◆ WHAT THE TASK REQUIRES: Nothing but the lines from the one containing "In order to click on Wissenswertes" to the end of the material should be returned, each exactly as written.

◆ MATERIAL FOR THIS EXERCISE:
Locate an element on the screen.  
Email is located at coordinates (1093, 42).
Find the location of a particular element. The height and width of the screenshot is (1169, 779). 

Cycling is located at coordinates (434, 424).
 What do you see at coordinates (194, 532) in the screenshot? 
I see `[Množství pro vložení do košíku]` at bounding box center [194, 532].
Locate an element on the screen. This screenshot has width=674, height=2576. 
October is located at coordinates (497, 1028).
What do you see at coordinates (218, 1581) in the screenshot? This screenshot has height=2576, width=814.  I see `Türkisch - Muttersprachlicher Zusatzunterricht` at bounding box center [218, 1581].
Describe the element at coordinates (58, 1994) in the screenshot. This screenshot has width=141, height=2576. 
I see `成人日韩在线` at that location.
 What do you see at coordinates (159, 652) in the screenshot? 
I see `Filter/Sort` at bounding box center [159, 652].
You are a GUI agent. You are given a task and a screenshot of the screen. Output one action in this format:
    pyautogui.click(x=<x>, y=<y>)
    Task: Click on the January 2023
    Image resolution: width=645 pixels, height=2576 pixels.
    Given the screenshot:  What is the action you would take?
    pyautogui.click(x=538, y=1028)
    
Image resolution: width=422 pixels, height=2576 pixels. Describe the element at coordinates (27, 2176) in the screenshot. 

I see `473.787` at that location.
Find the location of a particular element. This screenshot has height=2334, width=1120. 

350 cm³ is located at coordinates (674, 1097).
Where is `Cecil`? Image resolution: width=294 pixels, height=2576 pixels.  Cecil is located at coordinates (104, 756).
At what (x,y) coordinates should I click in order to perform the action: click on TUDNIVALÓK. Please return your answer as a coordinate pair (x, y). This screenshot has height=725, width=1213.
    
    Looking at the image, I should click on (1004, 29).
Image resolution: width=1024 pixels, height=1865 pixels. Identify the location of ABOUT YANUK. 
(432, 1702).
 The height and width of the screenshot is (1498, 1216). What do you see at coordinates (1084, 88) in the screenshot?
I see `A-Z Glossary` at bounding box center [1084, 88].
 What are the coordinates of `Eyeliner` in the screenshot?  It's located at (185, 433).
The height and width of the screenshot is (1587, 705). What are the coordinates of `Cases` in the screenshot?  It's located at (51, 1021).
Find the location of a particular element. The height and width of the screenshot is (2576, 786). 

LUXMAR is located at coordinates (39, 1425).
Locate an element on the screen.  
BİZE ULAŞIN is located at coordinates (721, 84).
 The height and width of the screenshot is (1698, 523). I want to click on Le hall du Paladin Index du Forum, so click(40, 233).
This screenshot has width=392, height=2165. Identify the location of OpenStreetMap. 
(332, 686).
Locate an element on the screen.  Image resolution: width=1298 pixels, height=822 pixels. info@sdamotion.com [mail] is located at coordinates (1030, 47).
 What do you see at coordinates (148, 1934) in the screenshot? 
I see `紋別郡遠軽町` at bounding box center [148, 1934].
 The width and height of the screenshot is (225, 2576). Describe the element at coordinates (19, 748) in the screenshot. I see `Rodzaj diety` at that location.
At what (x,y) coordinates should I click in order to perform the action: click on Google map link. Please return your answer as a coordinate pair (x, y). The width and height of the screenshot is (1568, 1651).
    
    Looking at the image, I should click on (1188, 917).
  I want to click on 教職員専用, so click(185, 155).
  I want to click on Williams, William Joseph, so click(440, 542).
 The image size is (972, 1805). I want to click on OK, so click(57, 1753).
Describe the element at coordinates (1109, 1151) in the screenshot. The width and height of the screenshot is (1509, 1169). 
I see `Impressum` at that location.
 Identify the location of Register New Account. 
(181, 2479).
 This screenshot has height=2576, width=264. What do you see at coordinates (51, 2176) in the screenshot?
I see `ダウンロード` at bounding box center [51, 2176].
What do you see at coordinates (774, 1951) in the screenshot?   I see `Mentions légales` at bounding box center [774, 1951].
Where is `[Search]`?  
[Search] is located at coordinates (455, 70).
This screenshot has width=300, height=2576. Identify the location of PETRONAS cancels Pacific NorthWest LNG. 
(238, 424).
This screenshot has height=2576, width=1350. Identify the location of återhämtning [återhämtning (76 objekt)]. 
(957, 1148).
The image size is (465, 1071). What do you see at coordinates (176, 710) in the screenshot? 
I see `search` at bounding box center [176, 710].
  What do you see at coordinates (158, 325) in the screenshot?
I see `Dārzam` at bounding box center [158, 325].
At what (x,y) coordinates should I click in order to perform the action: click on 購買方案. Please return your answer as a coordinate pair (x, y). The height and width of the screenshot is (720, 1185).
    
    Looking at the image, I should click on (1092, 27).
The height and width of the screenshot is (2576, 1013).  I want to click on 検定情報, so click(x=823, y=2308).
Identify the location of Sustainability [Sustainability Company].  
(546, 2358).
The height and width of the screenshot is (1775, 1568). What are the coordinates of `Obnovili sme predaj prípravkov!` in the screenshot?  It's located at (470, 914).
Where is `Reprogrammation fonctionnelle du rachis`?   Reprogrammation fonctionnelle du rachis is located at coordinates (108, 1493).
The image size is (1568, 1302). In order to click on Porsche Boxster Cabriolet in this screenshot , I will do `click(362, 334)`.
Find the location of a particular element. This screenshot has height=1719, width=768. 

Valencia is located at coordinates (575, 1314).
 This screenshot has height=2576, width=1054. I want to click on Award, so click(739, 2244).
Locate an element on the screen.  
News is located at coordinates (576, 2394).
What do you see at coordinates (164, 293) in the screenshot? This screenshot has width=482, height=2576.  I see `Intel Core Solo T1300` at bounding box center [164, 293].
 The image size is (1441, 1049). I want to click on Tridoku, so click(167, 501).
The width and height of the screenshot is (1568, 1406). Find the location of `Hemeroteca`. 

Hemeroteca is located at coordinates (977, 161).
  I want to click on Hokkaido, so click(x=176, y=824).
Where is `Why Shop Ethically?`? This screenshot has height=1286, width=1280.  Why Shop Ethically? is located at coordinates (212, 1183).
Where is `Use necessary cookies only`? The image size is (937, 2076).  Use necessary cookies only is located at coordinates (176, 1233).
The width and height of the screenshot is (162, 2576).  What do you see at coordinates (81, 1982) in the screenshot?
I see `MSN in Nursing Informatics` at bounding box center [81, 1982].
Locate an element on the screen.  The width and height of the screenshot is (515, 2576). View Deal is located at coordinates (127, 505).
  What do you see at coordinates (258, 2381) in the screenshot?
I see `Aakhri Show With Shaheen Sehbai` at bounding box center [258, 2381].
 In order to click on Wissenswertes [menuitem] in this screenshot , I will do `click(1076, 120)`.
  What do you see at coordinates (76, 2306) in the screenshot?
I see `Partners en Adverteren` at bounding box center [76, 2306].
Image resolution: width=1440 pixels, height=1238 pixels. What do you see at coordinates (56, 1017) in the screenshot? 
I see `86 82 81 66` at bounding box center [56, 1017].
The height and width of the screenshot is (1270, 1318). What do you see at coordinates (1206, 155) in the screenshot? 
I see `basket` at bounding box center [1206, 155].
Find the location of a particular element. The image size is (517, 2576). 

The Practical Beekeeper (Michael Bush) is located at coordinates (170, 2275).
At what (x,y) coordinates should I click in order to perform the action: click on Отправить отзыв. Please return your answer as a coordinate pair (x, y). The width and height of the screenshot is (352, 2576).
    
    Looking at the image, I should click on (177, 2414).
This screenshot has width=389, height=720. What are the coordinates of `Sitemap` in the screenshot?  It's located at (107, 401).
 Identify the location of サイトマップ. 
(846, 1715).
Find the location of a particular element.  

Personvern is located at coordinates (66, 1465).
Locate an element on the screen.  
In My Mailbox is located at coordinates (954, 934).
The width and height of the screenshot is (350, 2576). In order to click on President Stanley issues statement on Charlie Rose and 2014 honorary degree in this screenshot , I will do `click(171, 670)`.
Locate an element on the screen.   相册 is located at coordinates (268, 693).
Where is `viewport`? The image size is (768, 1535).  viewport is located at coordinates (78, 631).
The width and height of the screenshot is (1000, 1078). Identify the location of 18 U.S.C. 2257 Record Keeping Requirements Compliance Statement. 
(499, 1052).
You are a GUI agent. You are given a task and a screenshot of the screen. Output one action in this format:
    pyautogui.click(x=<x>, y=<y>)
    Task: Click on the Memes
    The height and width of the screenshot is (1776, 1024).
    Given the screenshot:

◆ REPLY:
 In order to click on Wissenswertes [menuitem] in this screenshot , I will do `click(1076, 120)`.
  What do you see at coordinates (76, 2306) in the screenshot?
I see `Partners en Adverteren` at bounding box center [76, 2306].
Image resolution: width=1440 pixels, height=1238 pixels. What do you see at coordinates (56, 1017) in the screenshot? 
I see `86 82 81 66` at bounding box center [56, 1017].
The height and width of the screenshot is (1270, 1318). What do you see at coordinates (1206, 155) in the screenshot? 
I see `basket` at bounding box center [1206, 155].
Find the location of a particular element. The image size is (517, 2576). 

The Practical Beekeeper (Michael Bush) is located at coordinates (170, 2275).
At what (x,y) coordinates should I click in order to perform the action: click on Отправить отзыв. Please return your answer as a coordinate pair (x, y). The width and height of the screenshot is (352, 2576).
    
    Looking at the image, I should click on (177, 2414).
This screenshot has width=389, height=720. What are the coordinates of `Sitemap` in the screenshot?  It's located at (107, 401).
 Identify the location of サイトマップ. 
(846, 1715).
Find the location of a particular element.  

Personvern is located at coordinates (66, 1465).
Locate an element on the screen.  
In My Mailbox is located at coordinates (954, 934).
The width and height of the screenshot is (350, 2576). In order to click on President Stanley issues statement on Charlie Rose and 2014 honorary degree in this screenshot , I will do `click(171, 670)`.
Locate an element on the screen.   相册 is located at coordinates (268, 693).
Where is `viewport`? The image size is (768, 1535).  viewport is located at coordinates (78, 631).
The width and height of the screenshot is (1000, 1078). Identify the location of 18 U.S.C. 2257 Record Keeping Requirements Compliance Statement. 
(499, 1052).
You are a GUI agent. You are given a task and a screenshot of the screen. Output one action in this format:
    pyautogui.click(x=<x>, y=<y>)
    Task: Click on the Memes
    The height and width of the screenshot is (1776, 1024).
    Given the screenshot:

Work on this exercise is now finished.